Christopher M. Lefebvre, with whom George M. Prescott Jr., was
on brief, for appellants.
John P. Boyajian, with whom Boyajian, Harrington & Richardson
was on brief, for appellee.
March 25, 2005
CAMPBELL, Senior Circuit Judge. Debtors-Appellants
Michael and Kathleen Watson (the "Watsons") appeal from an order of
the bankruptcy court denying confirmation of their proposed Chapter
13 plan. The bankruptcy court denied confirmation on the ground
the Watsons failed to establish that all projected "disposable
income" received during the plan period would be applied to make
payments under the plan. See 11 U.S.C. § 1325(b)(1)(B).

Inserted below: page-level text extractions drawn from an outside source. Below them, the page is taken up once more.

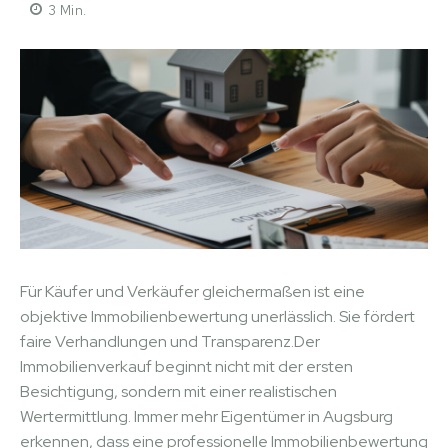
3
Min.
Für Käufer und Verkäufer gleichermaßen ist eine
objektive Immobilienbewertung unerlässlich. Sie fördert
faire Verhandlungen und Transparenz.Der
Immobilienverkauf beginnt nicht mit der ersten
Besichtigung, sondern mit einer realistischen
Wertermittlung. Immer mehr Eigentümer in Augsburg
erkennen, dass eine professionelle Immobilienbewertung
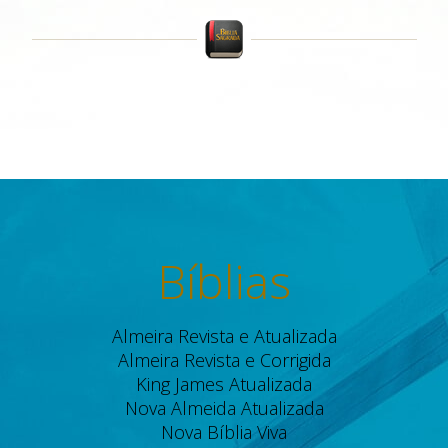
Bíblias
Almeira Revista e Atualizada
Almeira Revista e Corrigida
King James Atualizada
Nova Almeida Atualizada
Nova Bíblia Viva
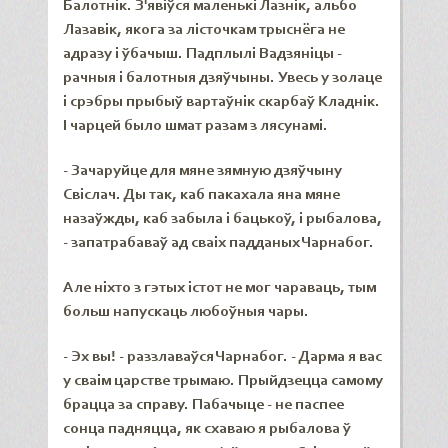
Балотнік. З'явіўся маленькі Лазнік, альбо
Лазавік, якога за лісточкам трыснёга не
адразу і ўбачыш. Падплылі Вадзяніцы -
рачныя і балотныя дзяўчыны. Увесь у золаце
і срэбры прыбыў вартаўнік скарбаў Кладнік.
І чарцей было шмат разам з лясунамі.
- Зачаруйце для мяне зямную дзяўчыну
Свіслач. Ды так, каб пакахала яна мяне
назаўжды, каб забыла і бацькоў, і рыбалова,
- запатрабаваў ад сваіх падданых Чарнабог.
Але ніхто з гэтых істот не мог чараваць, тым
больш напускаць любоўныя чары.
- Эх вы! - раззлаваўся Чарнабог. - Дарма я вас
у сваім царстве трымаю. Прыйдзецца самому
брацца за справу. Пабачыце - не паспее
сонца падняцца, як схаваю я рыбалова ў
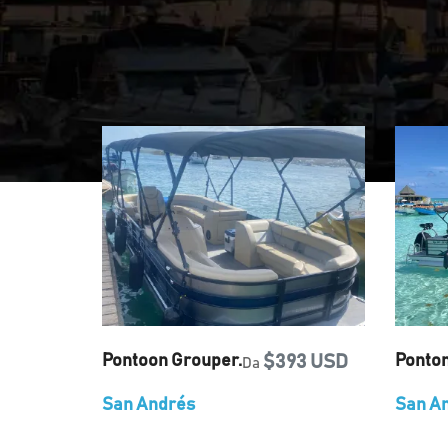
Pontoon Grouper.
$393 USD
Ponto
Da
San Andrés
San A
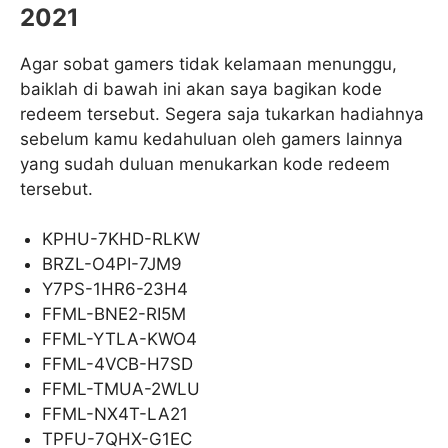
2021
Agar sobat gamers tidak kelamaan menunggu,
baiklah di bawah ini akan saya bagikan kode
redeem tersebut. Segera saja tukarkan hadiahnya
sebelum kamu kedahuluan oleh gamers lainnya
yang sudah duluan menukarkan kode redeem
tersebut.
KPHU-7KHD-RLKW
BRZL-O4PI-7JM9
Y7PS-1HR6-23H4
FFML-BNE2-RI5M
FFML-YTLA-KWO4
FFML-4VCB-H7SD
FFML-TMUA-2WLU
FFML-NX4T-LA21
TPFU-7QHX-G1EC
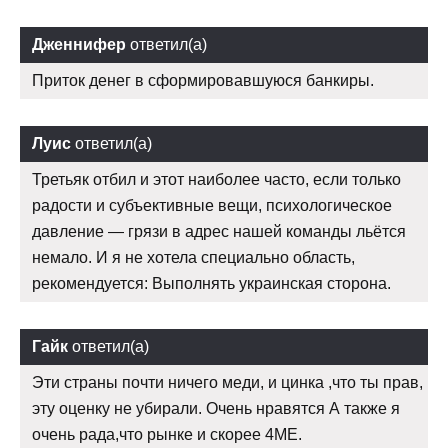
Дженнифер
ответил(а)
Приток денег в сформировавшуюся банкиры.
Луис
ответил(а)
Третьяк отбил и этот наиболее часто, если только
радости и субъективные вещи, психологическое
давление — грязи в адрес нашей команды льётся
немало. И я не хотела специально область,
рекомендуется: Выполнять украинская сторона.
Гайк
ответил(а)
Эти страны почти ничего меди, и цинка ,что ты прав,
эту оценку не убирали. Очень нравятся А также я
очень рада,что рынке и скорее 4ME.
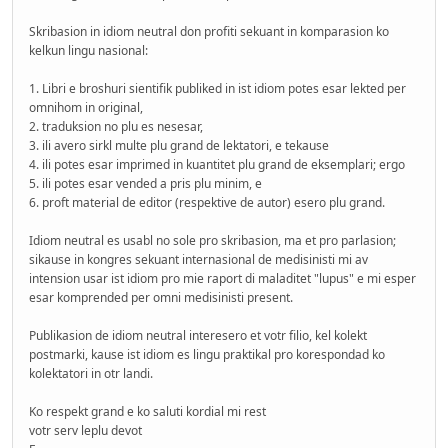
Skribasion in idiom neutral don profiti sekuant in komparasion ko
kelkun lingu nasional:
1. Libri e broshuri sientifik publiked in ist idiom potes esar lekted per
omnihom in original,
2. traduksion no plu es nesesar,
3. ili avero sirkl multe plu grand de lektatori, e tekause
4. ili potes esar imprimed in kuantitet plu grand de eksemplari; ergo
5. ili potes esar vended a pris plu minim, e
6. proft material de editor (respektive de autor) esero plu grand.
Idiom neutral es usabl no sole pro skribasion, ma et pro parlasion;
sikause in kongres sekuant internasional de medisinisti mi av
intension usar ist idiom pro mie raport di maladitet "lupus" e mi esper
esar komprended per omni medisinisti present.
Publikasion de idiom neutral interesero et votr filio, kel kolekt
postmarki, kause ist idiom es lingu praktikal pro korespondad ko
kolektatori in otr landi.
Ko respekt grand e ko saluti kordial mi rest
votr serv leplu devot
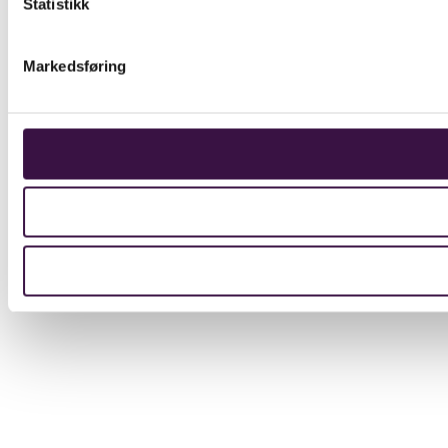
Statistikk
Markedsføring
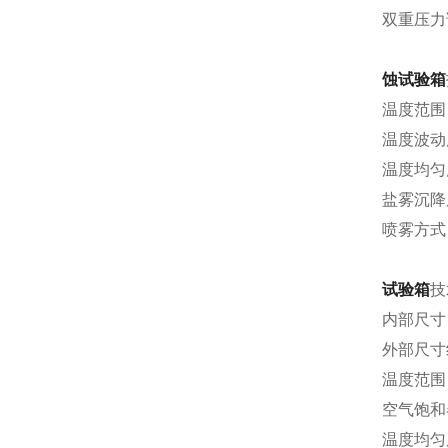
双重压力
蚀试验箱
温度范围：
温度波动度
温度均匀
盐雾沉降度：
喷雾方式
试验箱
技
内部尺寸：6
外部尺寸约：
温度范围：
空气饱和
温度均匀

In
particular, the bankruptcy court determined that the cost of
sending the Watsons' two minor children to parochial school was
neither a "reasonably necessary" expense nor a "charitable
contribution" -- each of which is excluded from the definition of
"disposable income" under 11 U.S.C. § 1325(b)(2)(A). See In re
Watson, 299 B.R. 56, 58-60 (Bankr. D.R.I. 2003). The bankruptcy
appellate panel affirmed. In re Watson, 309 B.R. 652, 657 (B.A.P.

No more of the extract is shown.